## WORK ORDER
The word to look for is "Résidences". Report every line of the entries below that has it.

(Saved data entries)
..........

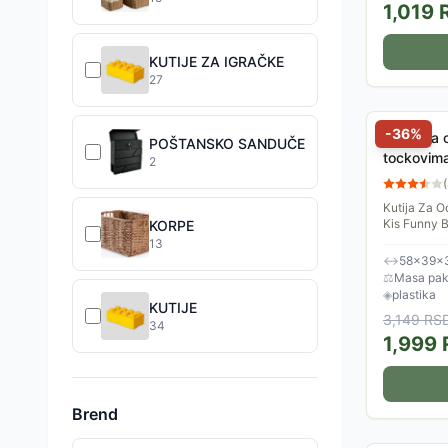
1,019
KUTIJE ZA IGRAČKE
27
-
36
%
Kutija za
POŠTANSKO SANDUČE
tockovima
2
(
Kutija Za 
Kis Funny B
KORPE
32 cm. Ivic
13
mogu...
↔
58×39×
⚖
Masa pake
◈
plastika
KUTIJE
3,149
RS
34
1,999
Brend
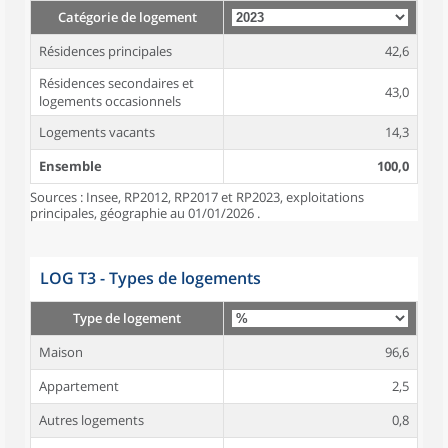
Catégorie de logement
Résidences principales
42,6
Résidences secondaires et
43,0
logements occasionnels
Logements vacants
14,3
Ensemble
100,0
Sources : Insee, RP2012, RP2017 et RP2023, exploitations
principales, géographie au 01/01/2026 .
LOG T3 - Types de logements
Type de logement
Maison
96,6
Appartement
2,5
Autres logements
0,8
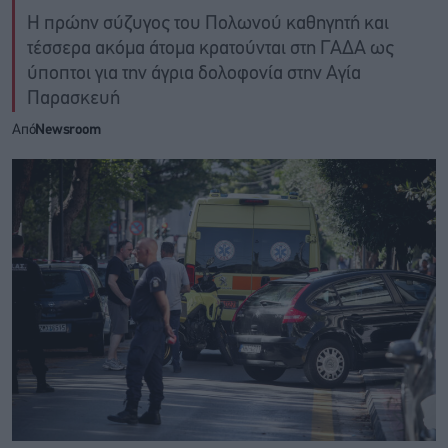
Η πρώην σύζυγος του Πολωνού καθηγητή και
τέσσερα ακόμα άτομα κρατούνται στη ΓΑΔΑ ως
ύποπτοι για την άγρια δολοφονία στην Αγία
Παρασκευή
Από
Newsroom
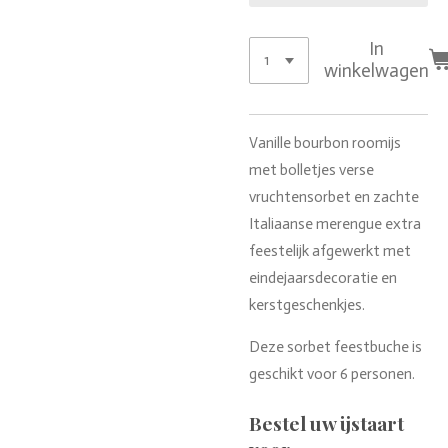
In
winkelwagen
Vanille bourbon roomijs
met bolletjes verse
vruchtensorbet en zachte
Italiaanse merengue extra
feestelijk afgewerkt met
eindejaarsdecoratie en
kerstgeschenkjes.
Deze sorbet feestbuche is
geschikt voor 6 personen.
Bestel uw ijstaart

..........

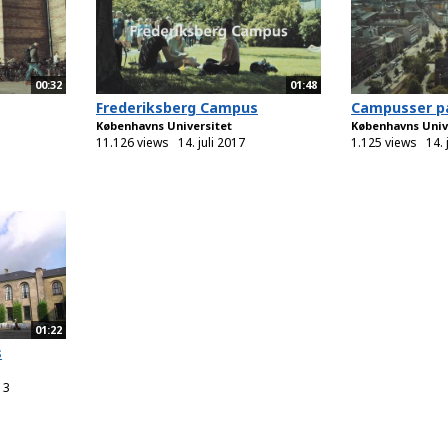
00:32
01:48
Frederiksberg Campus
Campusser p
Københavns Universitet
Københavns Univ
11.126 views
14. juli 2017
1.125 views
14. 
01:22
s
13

..........

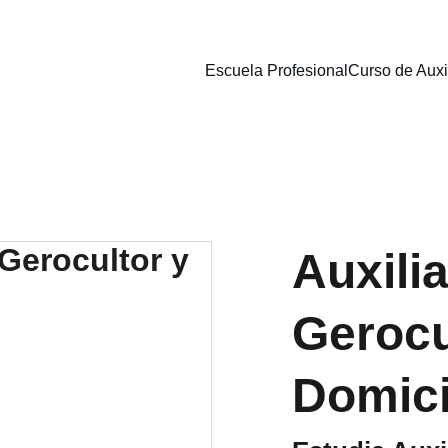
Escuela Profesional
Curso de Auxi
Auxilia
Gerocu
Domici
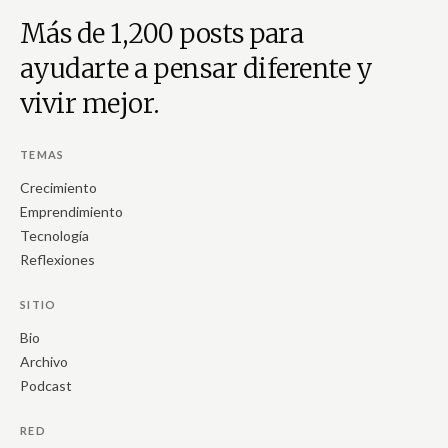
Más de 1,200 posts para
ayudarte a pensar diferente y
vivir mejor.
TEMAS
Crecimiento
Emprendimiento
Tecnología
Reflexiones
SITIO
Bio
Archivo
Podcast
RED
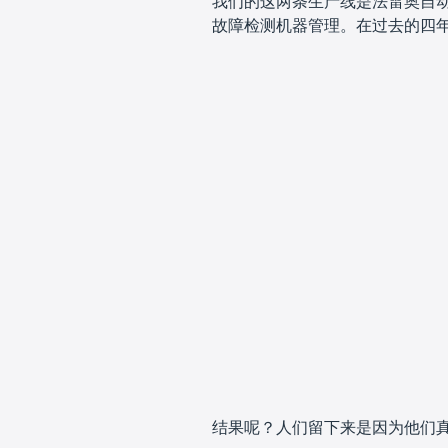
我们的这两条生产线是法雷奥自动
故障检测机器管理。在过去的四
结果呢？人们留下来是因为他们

..........

## WRITTEN SOLUTION
Résidences principales
Résidences secondaires et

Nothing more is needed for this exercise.